If you listen closely do you at least hear a faint hum?


----------



## DangerMouse (Jul 17, 2008)

Where are you plugging them in? What port/hole?

DM


----------



## MagicalHome (Apr 12, 2010)

@Yoyizit: No, I didn't hear anything from the headphone, and I'm sure that the speakers isn't muted
@DM: there are 2 ports on the CPU case, 1 red and 1 green, for the microphone and the headset, rite? I did try to swap these ports, but nothing changes :'(


----------



## Fox (Mar 1, 2010)

MagicalHome said:


> I have a problem with my headphone. I plugged them into the computer's ports, but it didn't work. Looks like my comp cannot recognize and find a new software for my headphone. Is it a problem of the sound card?


You'll need to let us know which port you plugged them into. If the headphones need new software then it'll be a USB port or something similar, as regular headphones that use a 3.5mm jack don't require any software to operate, the soundcard does. Do a set of speakers, or another pair of headphones, work when plugged into the same jack?

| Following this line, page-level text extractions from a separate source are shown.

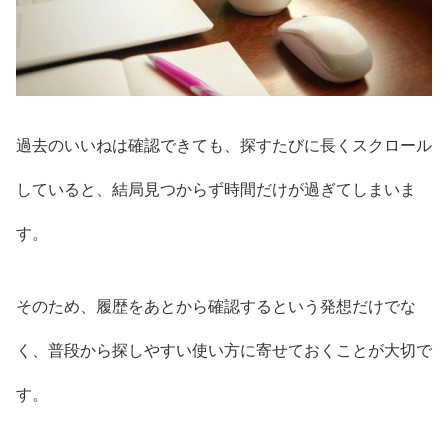
過去のいいねは確認できても、探すたびに長くスクロール
していると、結局見つからず時間だけが過ぎてしまいま
す。
そのため、履歴をあとから確認するという発想だけでな
く、普段から探しやすい使い方に寄せておくことが大切で
す。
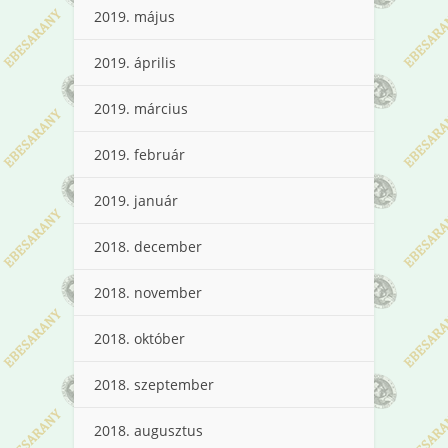
2019. május
2019. április
2019. március
2019. február
2019. január
2018. december
2018. november
2018. október
2018. szeptember
2018. augusztus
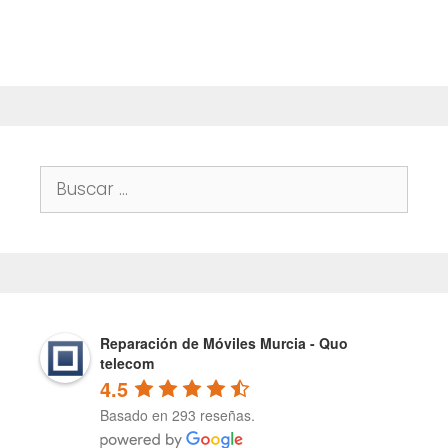
f
5
Buscar:
Reparación de Móviles Murcia - Quo
telecom
4.5
Basado en 293 reseñas.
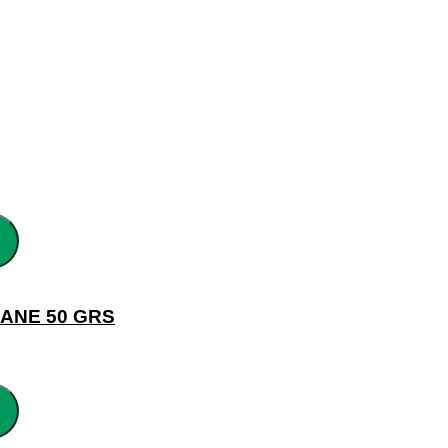
ANE 50 GRS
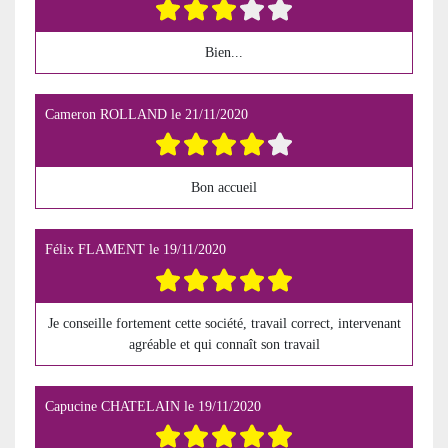
Bien...
Cameron ROLLAND
le
21/11/2020
Bon accueil
Félix FLAMENT
le
19/11/2020
Je conseille fortement cette société, travail correct, intervenant
agréable et qui connaît son travail
Capucine CHATELAIN
le
19/11/2020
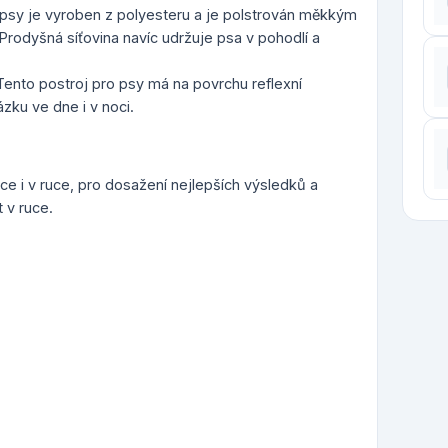
psy je vyroben z polyesteru a je polstrován měkkým
Prodyšná síťovina navíc udržuje psa v pohodlí a
 Tento postroj pro psy má na povrchu reflexní
zku ve dne i v noci.
ce i v ruce, pro dosažení nejlepších výsledků a
 v ruce.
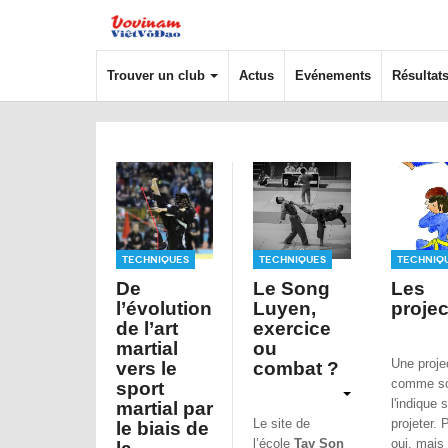
Trouver un club
Actus
Evénements
Résultat
Techniques
Techniques
Techniq
De
Le Song
Les
l’évolution
Luyen,
projec
de l’art
exercice
martial
ou
Une proje
vers le
combat ?
comme s
sport
l'indique s
martial par
Le site de
projeter. 
le biais de
l’école
Tay Son
oui, mais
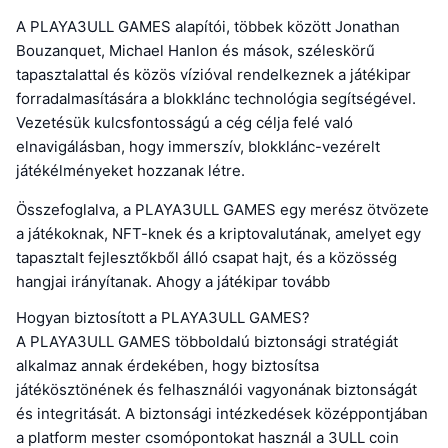
A PLAYA3ULL GAMES alapítói, többek között Jonathan
Bouzanquet, Michael Hanlon és mások, széleskörű
tapasztalattal és közös vízióval rendelkeznek a játékipar
forradalmasítására a blokklánc technológia segítségével.
Vezetésük kulcsfontosságú a cég célja felé való
elnavigálásban, hogy immerszív, blokklánc-vezérelt
játékélményeket hozzanak létre.
Összefoglalva, a PLAYA3ULL GAMES egy merész ötvözete
a játékoknak, NFT-knek és a kriptovalutának, amelyet egy
tapasztalt fejlesztőkből álló csapat hajt, és a közösség
hangjai irányítanak. Ahogy a játékipar tovább
Hogyan biztosított a PLAYA3ULL GAMES?
A PLAYA3ULL GAMES többoldalú biztonsági stratégiát
alkalmaz annak érdekében, hogy biztosítsa
játékösztönének és felhasználói vagyonának biztonságát
és integritását. A biztonsági intézkedések középpontjában
a platform mester csomópontokat használ a 3ULL coin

Edit: Post originally stated a new topic should be made. Thread was moved; editing to remove suggestion of creating a new topic.


----------



## DangerMouse (Jul 17, 2008)

So... the headphones work on the laptop, but not plugged in the desktop case. This is normal.
The signal is so low your phones might not even hear it. Needs amplification.
Get yourself some POWERED speakers with a headphone jack in the front of one of them.
Shouldn't cost more than $10.00 if you don't already have some laying around.

DM


----------



## Fox (Mar 1, 2010)

I've never once heard of a sound card not supplying enough power to emit sound from a pair of headphones.

You've identified that the problem is not your headphones, as they work elsewhere. The problem appears to be related to your soundcard, either software to operate it, or settings configuring it. If it makes you feel safer, grab another pair of headphones or speakers and try those as well.

For the record, the red (or pink) 3.5mm port is for a microphone. The green 3.5mm port is for headphones or speakers. (Audio out)
You never need software to recognize a pair of headphones, or speakers if they're using 3.5mm ports. (only USB)

Your soundcard may not have the proper drivers installed, or it may be muted, or simply have the volume turned down.

I haven't played with Windows 7 a great deal, but you need to check the device manager and see if your sound card shows as installed, or as an "Unidentified Device", or some other similar name with a yellow question mark next to it.
You can find how to get to your device manager here: http://pcsupport.about.com/od/windows7/f/open-device-manager-windows-7.htm


----------



## Tizzer (Jul 24, 2010)

For the record, the red (or pink) 3.5mm port is for a microphone. The green 3.5mm port is for headphones or speakers. (Audio out)
You never need software to recognize a pair of headphones, or speakers if they're using 3.5mm ports. (only USB)
....................
Yep, my headphones plug into the green port and I've never used any software for them.


----------